Our study has some strengths. This is the first study investigating the association between multiple PAHs and periodontitis. Moreover, it is also the first study analyzing airborne environmental pollutants as potential pathogenic factors of periodontitis by using a mixed exposure model. PAH exposures were assessed using urinary metabolites, which are comprehensive indicators for diverse sources of exposure. Several potential confounders associated with exposure and the outcome were also included to address confounding bias. Some study limitations that must be noted are as follows. First, because NHANES is a cross-sectional study where exposure assessment is measured using one-shot urinary samples, drawing a clear causal relationship that long-term exposure to PAHs could lead to periodontitis is difficult and needs to be further validated in future cohort studies. Second, since PAHs have relative short half-lives (Miyanishi et al. 1996), it is difficult to obtain an accurate measurement of PAH concentrations in the human body. Third, the potential confounders adjusted in this study when establishing models might not be sufficient. For instance, pregnancy and menopause statuses should have been included in our study because hormones during specific physiological periods, such as menopause and pregnancy, can influence dental health in a woman (Akesson et al. 2004; Nordin et al. 2004). Additionally, apart from tobacco smoke and dietary intake, there might be other source of PAH exposures, such as cooking (Wang et al. 2022) and traffic (Wei et al. 2023), which was also not included in the study. Because of the public non-availability of the data, the confounders mentioned above were not included in our study.

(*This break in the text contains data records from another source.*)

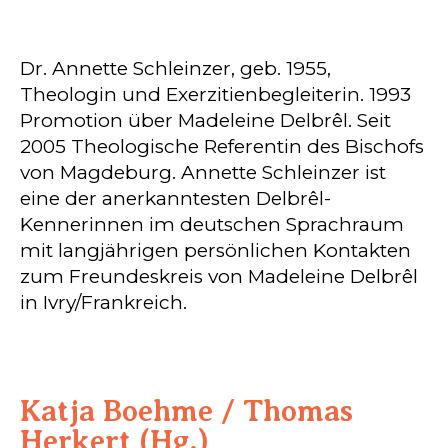
Dr. Annette Schleinzer, geb. 1955,
Theologin und Exerzitienbegleiterin. 1993
Promotion über Madeleine Delbrêl. Seit
2005 Theologische Referentin des Bischofs
von Magdeburg. Annette Schleinzer ist
eine der anerkanntesten Delbrêl-
Kennerinnen im deutschen Sprachraum
mit langjährigen persönlichen Kontakten
zum Freundeskreis von Madeleine Delbrêl
in Ivry/Frankreich.
Katja Boehme / Thomas
Herkert (Hg.)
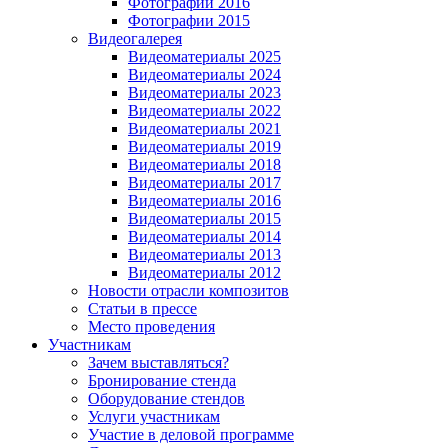
Фотографии 2016
Фотографии 2015
Видеогалерея
Видеоматериалы 2025
Видеоматериалы 2024
Видеоматериалы 2023
Видеоматериалы 2022
Видеоматериалы 2021
Видеоматериалы 2019
Видеоматериалы 2018
Видеоматериалы 2017
Видеоматериалы 2016
Видеоматериалы 2015
Видеоматериалы 2014
Видеоматериалы 2013
Видеоматериалы 2012
Новости отрасли композитов
Статьи в прессе
Место проведения
Участникам
Зачем выставляться?
Бронирование стенда
Оборудование стендов
Услуги участникам
Участие в деловой программе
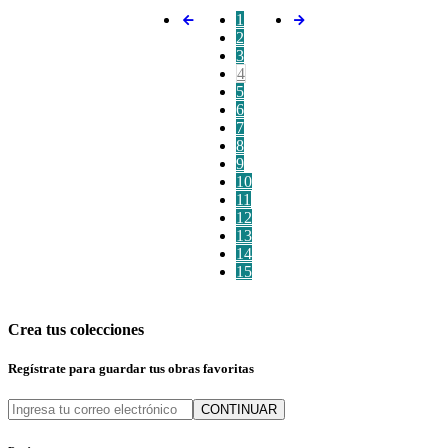
1
2
3
4
5
6
7
8
9
10
11
12
13
14
15
Crea tus colecciones
Regístrate para guardar tus obras favoritas
CONTINUAR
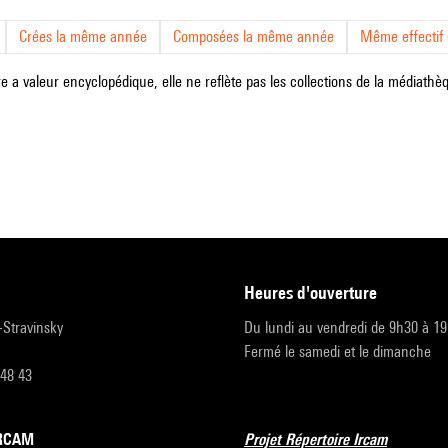
Crées la même année
Composées la même année
Même effectif d
e a valeur encyclopédique, elle ne reflète pas les collections de la médiathèqu
heures d'ouverture
r-Stravinsky
Du lundi au vendredi de 9h30 à 1
Fermé le samedi et le dimanche
 48 43
’IRCAM
Projet Répertoire Ircam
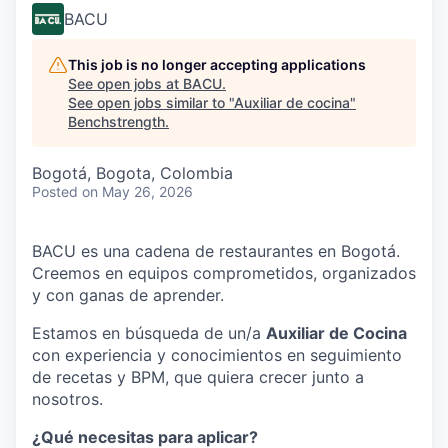
BACU
This job is no longer accepting applications
See open jobs at
BACU
.
See open jobs similar to "
Auxiliar de cocina
"
Benchstrength
.
Bogotá, Bogota, Colombia
Posted
on May 26, 2026
BACU es una cadena de restaurantes en Bogotá.
Creemos en equipos comprometidos, organizados
y con ganas de aprender.
Estamos en búsqueda de un/a
Auxiliar de Cocina
con experiencia y conocimientos en seguimiento
de recetas y BPM, que quiera crecer junto a
nosotros.
¿Qué necesitas para aplicar?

Based on the large-scale population from NHANES, we found that high exposure to PAHs was associated with an increased periodontitis risk. Moreover, neutrophils acted as a mediator of this association. Furthermore, our study bridges the gap in the etiology of periodontitis. Urinary assessment of PAHs may facilitate the diagnosis and treatment of unexplained periodontitis. Longitudinal cohort studies are urgently required to further validate the accumulated adverse effects of multiple PAHs on periodontal health over time and discover additional environmental pollutants that can cause periodontitis.

Conclusion

Using single exposure models (RCS and multivariate logistic regression models), mixed exposure models (BKMR models), and mediation effect models, our cross-sectional study illustrates that exposure to multiple PAHs is associated with an increased periodontitis risk in US adults, and blood neutrophils mediate the effects of 3-OHF and 2-OHF on periodontitis. Moreover, our findings offer a novel insight into the etiology of unexplained periodontitis and suggest early prevention for the cause-specific periodontal health problem.